Why Not Top 25? Though he feels like he’s already been with us forever at this point, Posty has really only been a star for eight years now – and about half of those years were looking kind of dicey, as Posty tried to figure out his place in a post-pandemic world, until he got some help in 2024 from Beyoncé, Taylor Swift and (of course) Morgan Wallen.
SEAN PAUL
His Decade in Pop: There is no artist as synonymous with dancehall’s Stateside crossover peak than Sean Paul: From 2002’s Hot 100-topping “Get Busy” to his 2016 Sia-assisted chart-topper “Cheap Trills,” Paul has been the defining face and voice for the genre in the U.S. His booming, room-rattling voice and rapid-fire delivery helped make dancehall unavoidable on top 40 radio, both on his own (“Gimme the Light,” “Temperature”) and through seismic collaborations with Beyoncé (“Baby Boy”), Rihanna (“Break It Off”) and Clean Bandit (“Rockabye”). For most of the decade’s first half, there was not a dancefloor that could resist the allure of Paul’s voice: Dripping with equal parts sensuality and swagger, he injected Island flavor into the American mainstream in a way that sidestepped gimmickry. In recent years, he’s focused on the Latin music market, collaborating on chart-topping records with Enrique Iglesias (helping his pivotal “Bailando” cross over in the early 2010s) and Feid (2023’s “Nina Bonita”).

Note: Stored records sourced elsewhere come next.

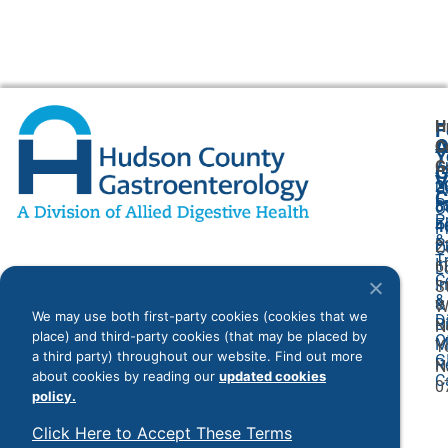
H
F
A
O
C
Y
G
A
G
V
2
U
C
P
8
O
P
F
4
P
&
P
2
O
T
I
6
L
C
I
S
&
&
W
We may use both first-party cookies (cookies that we
D
Bi
N
place) and third-party cookies (that may be placed by
O
M
Y
a third party) throughout our website. Find out more
G
R
N
about cookies by reading our
updated cookies
C
0
policy.
Click Here to Accept These Terms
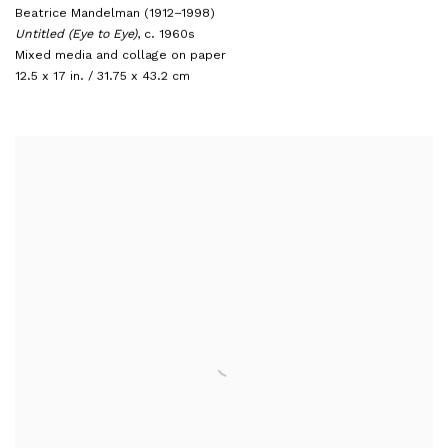
Beatrice Mandelman (1912–1998)
Untitled (Eye to Eye)
,
c. 1960s
Mixed media and collage on paper
12.5 x 17 in. / 31.75 x 43.2 cm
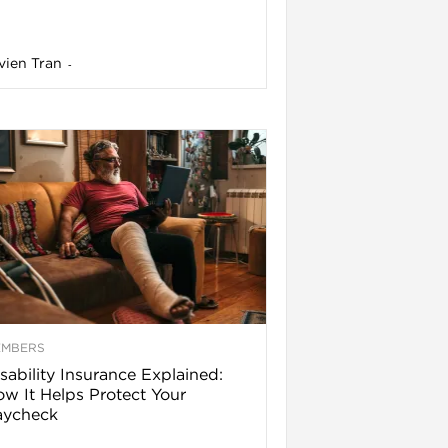
vien Tran
-
EMBERS
sability Insurance Explained:
w It Helps Protect Your
aycheck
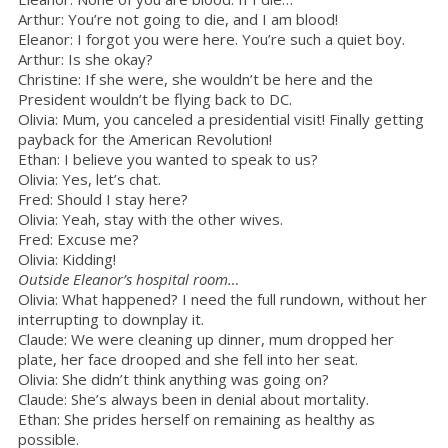
Arthur: You’re not going to die, and I am blood!
Eleanor: I forgot you were here. You’re such a quiet boy.
Arthur: Is she okay?
Christine: If she were, she wouldn’t be here and the
President wouldn’t be flying back to DC.
Olivia: Mum, you canceled a presidential visit! Finally getting
payback for the American Revolution!
Ethan: I believe you wanted to speak to us?
Olivia: Yes, let’s chat.
Fred: Should I stay here?
Olivia: Yeah, stay with the other wives.
Fred: Excuse me?
Olivia: Kidding!
Outside Eleanor’s hospital room…
Olivia: What happened? I need the full rundown, without her
interrupting to downplay it.
Claude: We were cleaning up dinner, mum dropped her
plate, her face drooped and she fell into her seat.
Olivia: She didn’t think anything was going on?
Claude: She’s always been in denial about mortality.
Ethan: She prides herself on remaining as healthy as
possible.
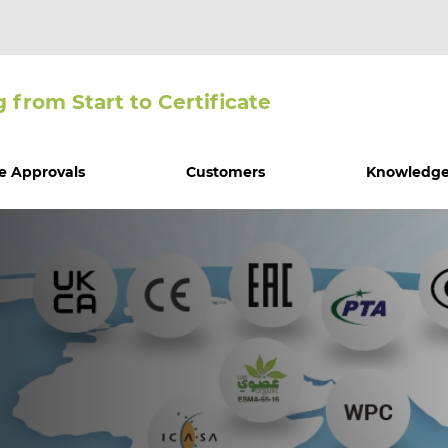
g from Start to Certiﬁcate
e Approvals
Customers
Knowledge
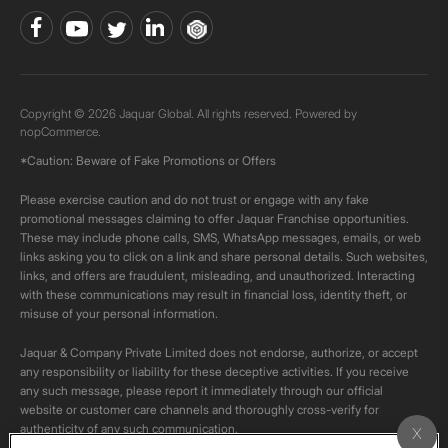
Copyright © 2026 Jaquar Global. All rights reserved. Powered by
nopCommerce.
*Caution: Beware of Fake Promotions or Offers
Please exercise caution and do not trust or engage with any fake
promotional messages claiming to offer Jaquar Franchise opportunities.
These may include phone calls, SMS, WhatsApp messages, emails, or web
links asking you to click on a link and share personal details. Such websites,
links, and offers are fraudulent, misleading, and unauthorized. Interacting
with these communications may result in financial loss, identity theft, or
misuse of your personal information.
Jaquar & Company Private Limited does not endorse, authorize, or accept
any responsibility or liability for these deceptive activities. If you receive
any such message, please report it immediately through our official
website or customer care channels and thoroughly cross-verify for
authenticity of any such communication.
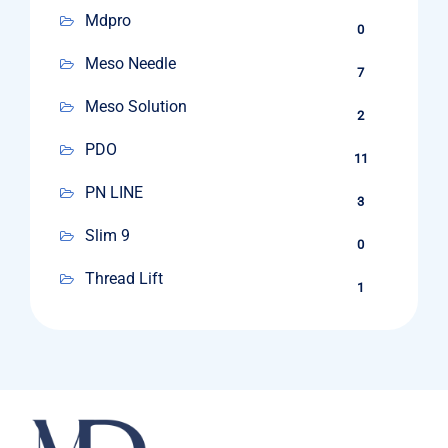
Mdpro
0
Meso Needle
7
Meso Solution
2
PDO
11
PN LINE
3
Slim 9
0
Thread Lift
1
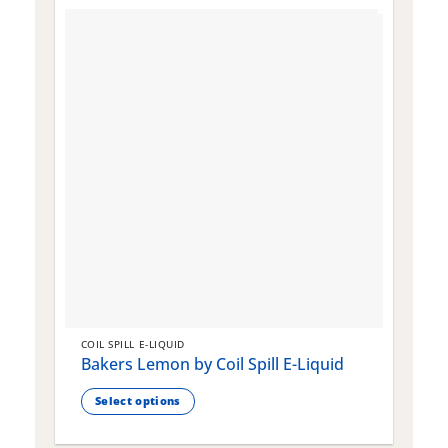
COIL SPILL E-LIQUID
C
Bakers Lemon by Coil Spill E-Liquid
B
S
Select options
This
T
product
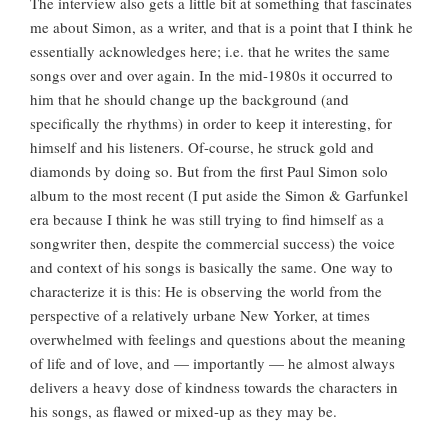
The interview also gets a little bit at something that fascinates
me about Simon, as a writer, and that is a point that I think he
essentially acknowledges here; i.e. that he writes the same
songs over and over again. In the mid-1980s it occurred to
him that he should change up the background (and
specifically the rhythms) in order to keep it interesting, for
himself and his listeners. Of-course, he struck gold and
diamonds by doing so. But from the first Paul Simon solo
album to the most recent (I put aside the Simon & Garfunkel
era because I think he was still trying to find himself as a
songwriter then, despite the commercial success) the voice
and context of his songs is basically the same. One way to
characterize it is this: He is observing the world from the
perspective of a relatively urbane New Yorker, at times
overwhelmed with feelings and questions about the meaning
of life and of love, and — importantly — he almost always
delivers a heavy dose of kindness towards the characters in
his songs, as flawed or mixed-up as they may be.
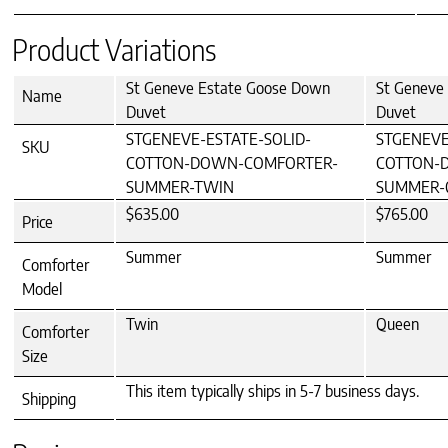
Product Variations
St Geneve Estate Goose Down
St Geneve
Name
Duvet
Duvet
STGENEVE-ESTATE-SOLID-
STGENEVE
SKU
COTTON-DOWN-COMFORTER-
COTTON-
SUMMER-TWIN
SUMMER-
$635.00
$765.00
Price
Summer
Summer
Comforter
Model
Twin
Queen
Comforter
Size
This item typically ships in 5-7 business days.
Shipping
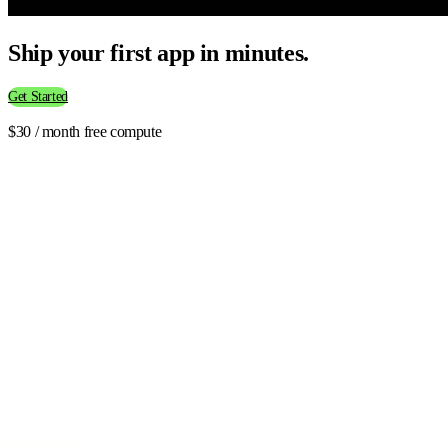
Ship your first app in minutes.
Get Started
$30 / month free compute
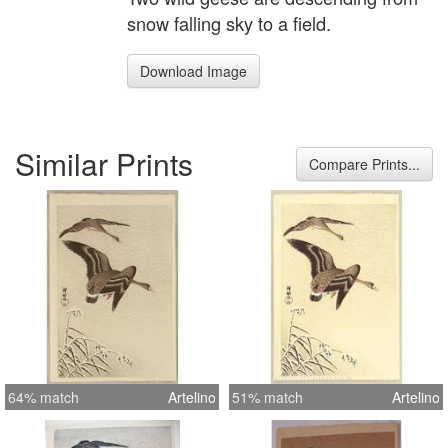
snow falling sky to a field.
Download Image
Similar Prints
Compare Prints...
64% match
Artelino
51% match
Artelino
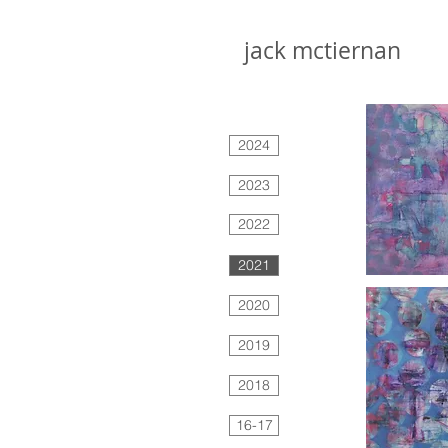
jack mctiernan
2024
2023
2022
2021
2020
2019
2018
16-17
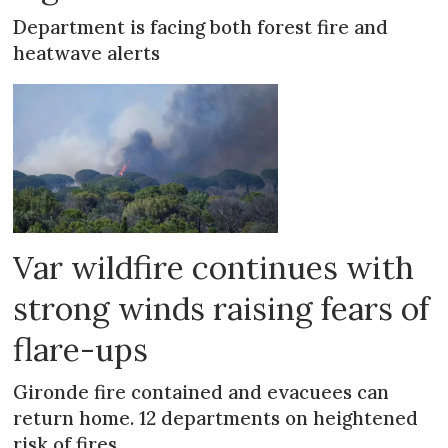
Department is facing both forest fire and
heatwave alerts
Var wildfire continues with
strong winds raising fears of
flare-ups
Gironde fire contained and evacuees can
return home. 12 departments on heightened
risk of fires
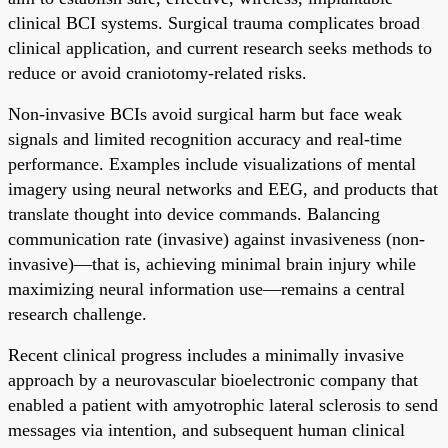
clinical BCI systems. Surgical trauma complicates broad
clinical application, and current research seeks methods to
reduce or avoid craniotomy-related risks.
Non-invasive BCIs avoid surgical harm but face weak
signals and limited recognition accuracy and real-time
performance. Examples include visualizations of mental
imagery using neural networks and EEG, and products that
translate thought into device commands. Balancing
communication rate (invasive) against invasiveness (non-
invasive)—that is, achieving minimal brain injury while
maximizing neural information use—remains a central
research challenge.
Recent clinical progress includes a minimally invasive
approach by a neurovascular bioelectronic company that
enabled a patient with amyotrophic lateral sclerosis to send
messages via intention, and subsequent human clinical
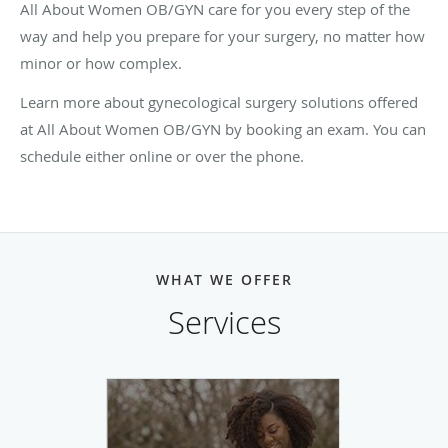
All About Women OB/GYN care for you every step of the
way and help you prepare for your surgery, no matter how
minor or how complex.
Learn more about gynecological surgery solutions offered
at All About Women OB/GYN by booking an exam. You can
schedule either online or over the phone.
WHAT WE OFFER
Services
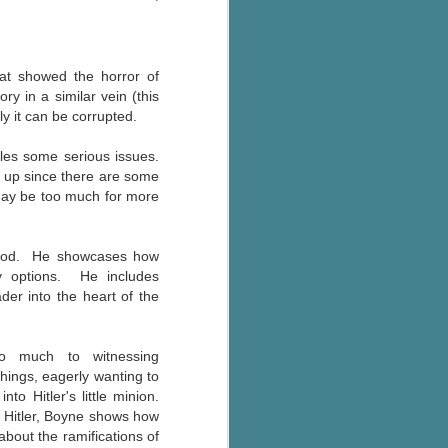
Murder on
JUL
Charity Lane
30
This second book in the
Marigold Cottages Murders series
at showed the horror of
features a cast of quirky cottage
y in a similar vein (this
owners who are back with another
y it can be corrupted.
murder to solve.
ckles some serious issues.
This is the type of series where
nd up since there are some
you'll need to read the books in
may be too much for more
order since the author doesn't
recap characters or plot points
from the previous book. It took
ldhood. He showcases how
me, who read the first book
y options. He includes
months ago, some time to
er into the heart of the
remember who was who and how
they were related from the first
book.
so much to witnessing
chings, eagerly wanting to
to Hitler's little minion.
o Hitler, Boyne shows how
about the ramifications of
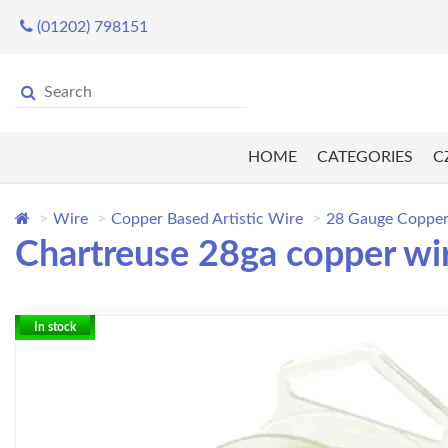
(01202) 798151
HOME
CATEGORIES
C
Wire
Copper Based Artistic Wire
28 Gauge Copper
Chartreuse 28ga copper wir
In stock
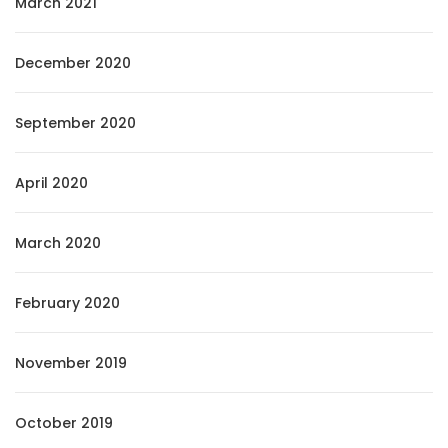
March 2021
December 2020
September 2020
April 2020
March 2020
February 2020
November 2019
October 2019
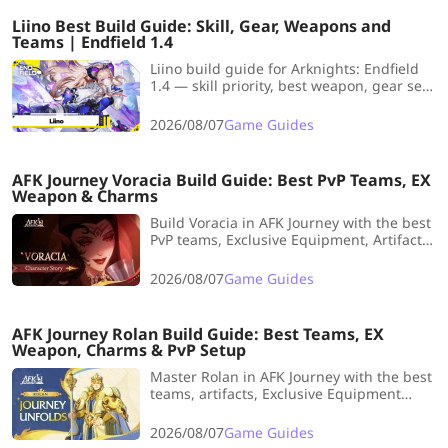
Liino Best Build Guide: Skill, Gear, Weapons and
Teams | Endfield 1.4
Liino build guide for Arknights: Endfield
1.4 — skill priority, best weapon, gear set
recommendations, and the strongest
team comps for this Electric Supporter.
2026/08/07
Game Guides
AFK Journey Voracia Build Guide: Best PvP Teams, EX
Weapon & Charms
Build Voracia in AFK Journey with the best
PvP teams, Exclusive Equipment, Artifacts
and investment breakpoints to unleash
her devastating Fervor-powered AoE
2026/08/07
Game Guides
damage in competitive Arena battles.
AFK Journey Rolan Build Guide: Best Teams, EX
Weapon, Charms & PvP Setup
Master Rolan in AFK Journey with the best
teams, artifacts, Exclusive Equipment
priorities, PvP setups, Artifact tips, and
investment breakpoints for every stage of
2026/08/07
Game Guides
progression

Why Not Top 25? After a strong hitmaking run as a leading man in the 2000s, his only major hits in the 2010s came as a guest star — and 13 years without a Hot 100 entry as a lead artist is hard to ignore.
SZA
Her 21st Century in Pop: With release of her 2017 debut LP Ctrl, SZA, the St. Louis-born, Jersey-bred singer-songwriter effortlessly positioned herself as the heir to Lauryn Hill’s elusive throne. Her confessional, messy, audacious songwriting spoke to the hearts of millions around the world – particularly Black women working through their 20s. Ctrl came up short at the Grammys and failed to send a single to the Hot 100’s top 20, but eventually won the long game, shifting over three million units and setting the groundwork for 2022’s SOS. SZA’s sophomore album spent a whopping 10 weeks atop the Billboard 200, spawning five Hot 100 top 10 hits (including her first No. 1 “Kill Bill”) and providing a credible challenger to Taylor Swift’s mega-blockbuster Midnights for album of the year at the 2024 Grammys. Outside of her half-decade-separated studio albums, SZA earned an Oscar nod for Black Panther Kendrick Lamar duet “All the Stars,” scored top 10 hits alongside Maroon 5 and Drake, and helped keep a bright light on R&B as other genres threatened to leave it in the streaming dust.
Why Not Top 25? She’s a songwriting savant with some indisputable pop classics, but her commercial success and overall volume output is a bit lacking to make the top 25.